I have realized what this is about. I want to have multiple lives, as many lives as possible.

I want more.

The older I get, the more I have seen the irrevocable finitude of others. And I see my finitude. This one life of mine is moving fast, seemingly accelerating because that is what happens when you gain perspective by way of time.

By fantasizing about a succession of alternate lives, I am able to pretend I have more runway than I probably do. (Though I consider myself to be quite healthy and put effort into that—it would be awesome to live as long as possible.)

I rawdog this website, Redfin.com, no account, no app, gawking homes in my pretend cloak of anonymity.

Of course every site I’ve ever visited is tracking me with “cookies.”

Of course Mark Zuckerberg, Elon Musk, Jeff Bezos and the supposedly depersonalized algorithm know everything.

Redfin.com and the whole internet control apparatus knows damn well I’m a middle-age woman with a long list of additional monetizable insecurities and obsessions (to flatter the ego, we’ll relabel them ‘aspirations’) not specified here. This is escapism with no escape hatch.

Holding A Baby And An iPhone

I live-tweeted labor. The first night of my daughter’s life I realized I was going to be nursing for long stretches overnight; I began using my phone to stay awake. Every night I spent hours nursing her quietly, listening to her sweet little swallows, and surfing the Internet like it was the best Gidget movie in the world. I developed eye strain, and my carpal tunnel flared up again.

Eventually maternity leave was over. I held a different job then, one I loved, but I was also a rare part-time employee on a staff of full-timers.
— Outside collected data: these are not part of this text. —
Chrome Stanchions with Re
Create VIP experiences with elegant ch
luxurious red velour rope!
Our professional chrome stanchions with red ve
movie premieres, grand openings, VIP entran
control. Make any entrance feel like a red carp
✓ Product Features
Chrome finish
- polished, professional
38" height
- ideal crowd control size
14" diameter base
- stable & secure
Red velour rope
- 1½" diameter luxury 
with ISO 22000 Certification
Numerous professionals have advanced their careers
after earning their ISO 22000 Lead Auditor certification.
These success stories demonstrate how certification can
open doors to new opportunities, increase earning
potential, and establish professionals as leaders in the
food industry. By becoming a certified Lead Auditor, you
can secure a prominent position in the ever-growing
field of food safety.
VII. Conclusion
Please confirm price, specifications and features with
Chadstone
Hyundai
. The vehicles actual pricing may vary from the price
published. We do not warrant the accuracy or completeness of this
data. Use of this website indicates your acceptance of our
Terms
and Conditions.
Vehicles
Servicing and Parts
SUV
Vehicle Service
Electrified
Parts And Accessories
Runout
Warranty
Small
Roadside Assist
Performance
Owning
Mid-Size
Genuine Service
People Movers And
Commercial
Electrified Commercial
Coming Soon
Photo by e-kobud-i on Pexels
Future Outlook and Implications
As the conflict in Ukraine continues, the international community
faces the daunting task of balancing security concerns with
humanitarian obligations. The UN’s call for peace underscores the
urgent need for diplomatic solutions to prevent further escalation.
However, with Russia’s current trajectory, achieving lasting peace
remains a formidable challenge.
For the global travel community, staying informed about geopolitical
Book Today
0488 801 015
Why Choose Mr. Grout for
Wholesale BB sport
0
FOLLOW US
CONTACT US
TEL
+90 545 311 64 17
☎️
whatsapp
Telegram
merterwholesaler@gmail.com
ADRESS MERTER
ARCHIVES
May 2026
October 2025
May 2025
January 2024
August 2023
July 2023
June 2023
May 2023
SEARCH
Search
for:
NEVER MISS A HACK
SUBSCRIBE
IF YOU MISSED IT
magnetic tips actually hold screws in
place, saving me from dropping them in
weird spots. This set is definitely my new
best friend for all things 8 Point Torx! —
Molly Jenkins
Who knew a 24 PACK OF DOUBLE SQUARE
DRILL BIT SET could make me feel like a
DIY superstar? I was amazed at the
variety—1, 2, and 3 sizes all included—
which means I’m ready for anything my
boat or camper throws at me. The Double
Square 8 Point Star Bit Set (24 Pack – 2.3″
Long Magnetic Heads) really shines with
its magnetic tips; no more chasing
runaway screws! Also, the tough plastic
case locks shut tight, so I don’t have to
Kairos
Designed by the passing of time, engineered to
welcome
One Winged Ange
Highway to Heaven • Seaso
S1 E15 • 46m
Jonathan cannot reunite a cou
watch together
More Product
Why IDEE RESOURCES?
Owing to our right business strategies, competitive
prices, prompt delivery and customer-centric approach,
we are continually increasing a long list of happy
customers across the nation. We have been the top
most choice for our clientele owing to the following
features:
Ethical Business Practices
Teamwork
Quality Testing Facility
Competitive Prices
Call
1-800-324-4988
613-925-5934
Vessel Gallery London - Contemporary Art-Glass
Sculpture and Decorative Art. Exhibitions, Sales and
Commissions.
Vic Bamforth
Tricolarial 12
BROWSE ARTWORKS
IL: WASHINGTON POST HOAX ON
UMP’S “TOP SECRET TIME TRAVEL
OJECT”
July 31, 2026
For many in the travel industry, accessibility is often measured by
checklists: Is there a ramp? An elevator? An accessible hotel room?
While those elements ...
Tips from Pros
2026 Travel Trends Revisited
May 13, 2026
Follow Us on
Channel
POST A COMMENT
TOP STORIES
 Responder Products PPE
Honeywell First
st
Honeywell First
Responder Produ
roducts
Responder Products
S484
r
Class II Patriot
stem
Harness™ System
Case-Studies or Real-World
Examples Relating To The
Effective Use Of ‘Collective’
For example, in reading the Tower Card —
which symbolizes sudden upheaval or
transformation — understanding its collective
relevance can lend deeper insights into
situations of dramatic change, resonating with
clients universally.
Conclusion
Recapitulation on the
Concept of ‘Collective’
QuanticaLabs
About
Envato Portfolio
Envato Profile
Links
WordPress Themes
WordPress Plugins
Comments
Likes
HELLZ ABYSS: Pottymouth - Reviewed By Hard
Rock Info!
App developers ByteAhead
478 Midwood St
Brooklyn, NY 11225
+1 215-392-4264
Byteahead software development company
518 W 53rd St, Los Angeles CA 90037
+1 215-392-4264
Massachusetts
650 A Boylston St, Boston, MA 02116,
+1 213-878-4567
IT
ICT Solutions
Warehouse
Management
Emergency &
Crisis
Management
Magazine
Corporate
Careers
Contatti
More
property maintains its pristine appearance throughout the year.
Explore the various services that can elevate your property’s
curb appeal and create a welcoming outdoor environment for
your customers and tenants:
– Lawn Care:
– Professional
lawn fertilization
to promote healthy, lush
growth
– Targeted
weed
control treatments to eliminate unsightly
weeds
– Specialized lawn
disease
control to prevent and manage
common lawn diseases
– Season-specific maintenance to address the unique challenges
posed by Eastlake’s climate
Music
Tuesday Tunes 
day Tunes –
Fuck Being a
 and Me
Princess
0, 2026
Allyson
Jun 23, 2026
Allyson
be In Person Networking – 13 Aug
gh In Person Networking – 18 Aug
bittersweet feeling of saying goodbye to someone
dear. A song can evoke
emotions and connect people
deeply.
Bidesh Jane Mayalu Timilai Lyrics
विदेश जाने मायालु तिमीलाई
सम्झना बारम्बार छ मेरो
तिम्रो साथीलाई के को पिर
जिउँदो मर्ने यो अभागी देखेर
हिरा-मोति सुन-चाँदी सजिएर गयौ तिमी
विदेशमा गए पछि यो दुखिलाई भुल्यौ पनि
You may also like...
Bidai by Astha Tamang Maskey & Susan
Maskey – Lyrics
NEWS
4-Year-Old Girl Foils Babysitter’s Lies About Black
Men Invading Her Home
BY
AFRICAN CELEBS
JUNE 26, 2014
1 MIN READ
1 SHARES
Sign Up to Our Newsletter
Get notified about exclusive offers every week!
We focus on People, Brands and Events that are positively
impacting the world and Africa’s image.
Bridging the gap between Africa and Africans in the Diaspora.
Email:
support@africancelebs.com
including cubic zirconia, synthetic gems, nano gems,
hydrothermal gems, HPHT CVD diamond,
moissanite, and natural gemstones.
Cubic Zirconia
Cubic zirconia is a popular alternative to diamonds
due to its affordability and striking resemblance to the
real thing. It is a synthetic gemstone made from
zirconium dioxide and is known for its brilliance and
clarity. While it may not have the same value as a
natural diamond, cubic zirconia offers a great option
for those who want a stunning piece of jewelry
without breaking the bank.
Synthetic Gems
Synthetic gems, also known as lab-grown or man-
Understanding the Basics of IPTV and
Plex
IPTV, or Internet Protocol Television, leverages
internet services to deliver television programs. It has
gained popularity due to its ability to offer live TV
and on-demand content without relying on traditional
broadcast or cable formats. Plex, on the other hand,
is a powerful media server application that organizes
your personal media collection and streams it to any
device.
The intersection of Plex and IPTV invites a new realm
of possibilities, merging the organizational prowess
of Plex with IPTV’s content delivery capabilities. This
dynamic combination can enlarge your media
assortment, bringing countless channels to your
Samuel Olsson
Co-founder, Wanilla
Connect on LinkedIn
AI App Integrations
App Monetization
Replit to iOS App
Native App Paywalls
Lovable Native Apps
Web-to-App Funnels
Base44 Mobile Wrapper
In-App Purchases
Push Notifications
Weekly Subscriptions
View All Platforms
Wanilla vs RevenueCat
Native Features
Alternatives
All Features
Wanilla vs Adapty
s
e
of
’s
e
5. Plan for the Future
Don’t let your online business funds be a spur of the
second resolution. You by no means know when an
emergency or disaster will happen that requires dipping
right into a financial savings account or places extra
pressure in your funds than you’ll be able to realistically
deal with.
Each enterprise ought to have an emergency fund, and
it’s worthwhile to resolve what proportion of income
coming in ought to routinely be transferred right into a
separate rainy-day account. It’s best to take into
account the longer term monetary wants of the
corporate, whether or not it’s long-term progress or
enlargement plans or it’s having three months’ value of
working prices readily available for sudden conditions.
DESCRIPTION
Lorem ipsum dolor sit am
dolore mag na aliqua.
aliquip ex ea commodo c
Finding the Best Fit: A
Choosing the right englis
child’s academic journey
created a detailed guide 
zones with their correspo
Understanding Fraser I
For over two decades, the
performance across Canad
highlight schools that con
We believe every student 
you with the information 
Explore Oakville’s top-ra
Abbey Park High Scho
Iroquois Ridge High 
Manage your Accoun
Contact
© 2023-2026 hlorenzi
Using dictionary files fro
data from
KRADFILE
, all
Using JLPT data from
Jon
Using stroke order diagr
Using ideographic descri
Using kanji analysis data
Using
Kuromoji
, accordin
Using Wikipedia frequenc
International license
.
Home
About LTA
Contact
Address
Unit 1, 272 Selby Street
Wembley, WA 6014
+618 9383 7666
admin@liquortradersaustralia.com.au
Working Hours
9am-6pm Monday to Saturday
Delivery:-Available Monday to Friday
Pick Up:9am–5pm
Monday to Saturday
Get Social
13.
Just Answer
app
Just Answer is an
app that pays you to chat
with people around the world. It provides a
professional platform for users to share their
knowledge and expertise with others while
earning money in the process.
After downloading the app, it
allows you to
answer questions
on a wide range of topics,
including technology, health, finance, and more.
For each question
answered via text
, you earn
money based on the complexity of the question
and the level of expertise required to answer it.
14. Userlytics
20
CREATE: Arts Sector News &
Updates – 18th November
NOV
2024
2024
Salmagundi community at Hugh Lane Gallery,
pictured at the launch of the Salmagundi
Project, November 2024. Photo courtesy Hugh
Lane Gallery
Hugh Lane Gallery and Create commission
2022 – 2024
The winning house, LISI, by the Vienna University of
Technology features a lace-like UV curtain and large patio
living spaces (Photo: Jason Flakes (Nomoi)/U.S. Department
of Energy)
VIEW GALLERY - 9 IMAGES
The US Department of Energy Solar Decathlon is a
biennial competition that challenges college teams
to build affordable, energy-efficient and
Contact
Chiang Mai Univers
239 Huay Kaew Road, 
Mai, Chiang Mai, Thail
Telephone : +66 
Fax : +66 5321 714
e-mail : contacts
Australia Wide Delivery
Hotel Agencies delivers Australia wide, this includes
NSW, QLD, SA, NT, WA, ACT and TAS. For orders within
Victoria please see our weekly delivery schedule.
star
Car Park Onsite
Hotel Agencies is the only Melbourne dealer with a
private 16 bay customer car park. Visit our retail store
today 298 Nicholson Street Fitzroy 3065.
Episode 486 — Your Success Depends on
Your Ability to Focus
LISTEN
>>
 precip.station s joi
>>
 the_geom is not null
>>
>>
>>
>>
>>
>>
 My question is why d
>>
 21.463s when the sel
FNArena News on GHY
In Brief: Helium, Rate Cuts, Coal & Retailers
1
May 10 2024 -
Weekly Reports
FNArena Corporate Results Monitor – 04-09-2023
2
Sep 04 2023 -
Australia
That meant checking in on email all the time anyway, so I wouldn’t fall behind.

Work-life balance is this elusive thing. It’s a psychic pair of skinny jeans, designed to punish. Work-life balance is not a gender-neutral phrase. Work-life balance may as well be Morse code for throwing women to the wolves. We are expected to take care of our families, make nice food that looks like it belongs on Instagram, and shatter glass ceilings through perseverance and sheer will. (Friendly reminder: There are no personal solutions to societal problems.)

Generally I suck at work/life balance, as do a good portion of the people I know, because we are expected to work all the time and we have the Internet with us almost everywhere we go.

And yet I’m not complaining: I’m fortunate that my line of work so happens to be my life passion. Still, if work/life balance means having two separate spheres of life that are both well-tended, nope, I don’t have that.

I’m the woman who is opening up Slack for conversations with a colleague while my daughter eats in a high chair next to me. You can catch me firing off work emails at the playground. And I’m ashamed by how often I look at Facebook when she is in my care.

My daughter has taught me a love of presence. We should listen to crickets and wonder what they are. An airplane overhead is worth pointing to and talking about. Silence is a lavish gift — seriously, take it when you can get it.

It is hard for me to reconcile my actual and/or perceived need to be always available online with being the attentive mother I want to be. And yet, I am terrifically proud to be a working mother, and I claim that title. I can’t wait until my daughter is old enough to realize that the woman suffrage poster in her bedroom is not just wall art, and that her mom is a troublemaker.